How can a bronze bull trigger so many emotions?
Redacción Mapfre
José David López, Investment Manager at MAPFRE Colombia
New York City is home to a famous sculpture of a charging bull. Known as the Wall Street Bull, it was created by Italian artist Arturo Di Modica in 1989. This beautiful work of art is made of bronze, weighs 3.2 tons, and measures 3.4 meters high and 4.9 meters long.
Arturo Di Modica spent all his savings at the time to build it: $360,000. And what not many know is that it doesn’t actually belong to the city of New York, as it was an act of "artistic vandalism" after the financial crisis and the market crash of 1987. The sculptor installed it without permission in front of the Stock Exchange as a Christmas gift in December 1989, as a “symbol of financial optimism and prosperity” and of “the strength and power of the people.”
Since that time, this sculpture has become quite famous worldwide as the image of the financial district of New York. But it’s also the object of countless anti-capitalist and religious criticisms, vandalism, and is also famous for its role in countless films and labor strikes.

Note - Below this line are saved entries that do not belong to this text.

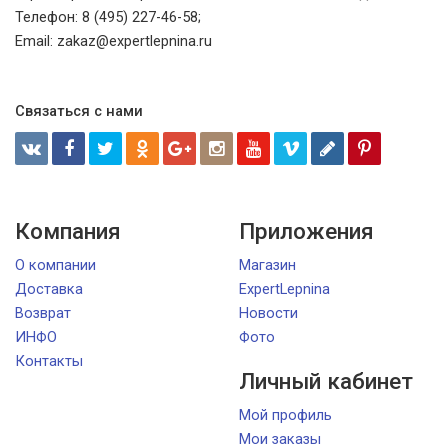
Телефон: 8 (495) 227-46-58;
Email: zakaz@expertlepnina.ru
Связаться с нами
Компания
Приложения
О компании
Магазин
Доставка
ExpertLepnina
Возврат
Новости
ИНФО
Фото
Контакты
Личный кабинет
Мой профиль
Мои заказы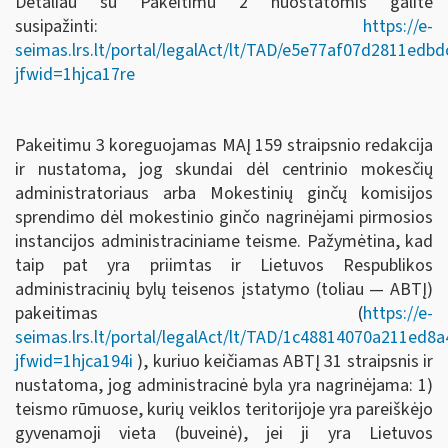
Detaliau su Pakeitimu 2 nuostatomis galite
susipažinti:
https://e-
seimas.lrs.lt/portal/legalAct/lt/TAD/e5e77af07d2811ed
jfwid=1hjca17re
Pakeitimu 3 koreguojamas MAĮ 159 straipsnio redakcija
ir nustatoma, jog skundai dėl centrinio mokesčių
administratoriaus arba Mokestinių ginčų komisijos
sprendimo dėl mokestinio ginčo nagrinėjami pirmosios
instancijos administraciniame teisme. Pažymėtina, kad
taip pat yra priimtas ir Lietuvos Respublikos
administracinių bylų teisenos įstatymo (toliau — ABTĮ)
pakeitimas (
https://e-
seimas.lrs.lt/portal/legalAct/lt/TAD/1c48814070a211ed8
jfwid=1hjca194i
), kuriuo keičiamas ABTĮ 31 straipsnis ir
nustatoma, jog administracinė byla yra nagrinėjama: 1)
teismo rūmuose, kurių veiklos teritorijoje yra pareiškėjo
gyvenamoji vieta (buveinė), jei ji yra Lietuvos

It's currently located in lower Manhattan's Bowling Green Park, just a few blocks from the NYSE. It’s considered to be one of the most photographed sculptures in the world, attracting millions of visitors each year.
But is it just a sculpture?
In the midst of adversity, the Bull inspires great admiration, strength, optimism, prosperity, and hope in many people. But others oppose what it represents, including the system, idolatry, and political, religious, and gender issues, among others. The emotions that this bull stirs in investors around the world and financial professionals are incalculable.
In investments, its meaning represents the demand or buyer of financial assets who invests in different assets such as bonds, stocks, or currencies with the aim of making profits at a given time in bull markets. That’s why, when it charges, it does so with its horns pointing upward, representing the rise of the financial markets. The more bulls there are in the markets, the higher the prices will rise and the greater the euphoria. For example, the S&P 500 has seen an average gain of 10.5% per year over the last 30 years; the Euro Stoxx 50 is up more than 139% since 2008; trading in emerging currencies has generated gains of around 40% over the last 10 years; and Mapfre's share in the Ibex 35 has risen more than 110% since 2000.
On the other hand, there’s also the supply/demand counterbalance, symbolized by the bear, the animal that represents depressed markets (bear market), because bears attack with their claws downwards. In economic crises, fear in the markets is personified by the bear. Every time there’s a bear stampede, markets plummet, prices fall, and nervousness grows. For example, in the history of bear markets, we have the 1929 financial crash with losses of -86%, Black Monday of 1987 with -28%, the dotcom crash of 2000 with -78%, the subprime crisis of 2008 with -54%, and the most recent one in 2020 with the Covid-19, where the markets were down about -40%.
Therefore, the emotions that bulls and bears generate in the financial markets go far beyond a mere sculpture or graphic representation: as a matter of fact, these animals evoke all kinds of feelings in the world of investing.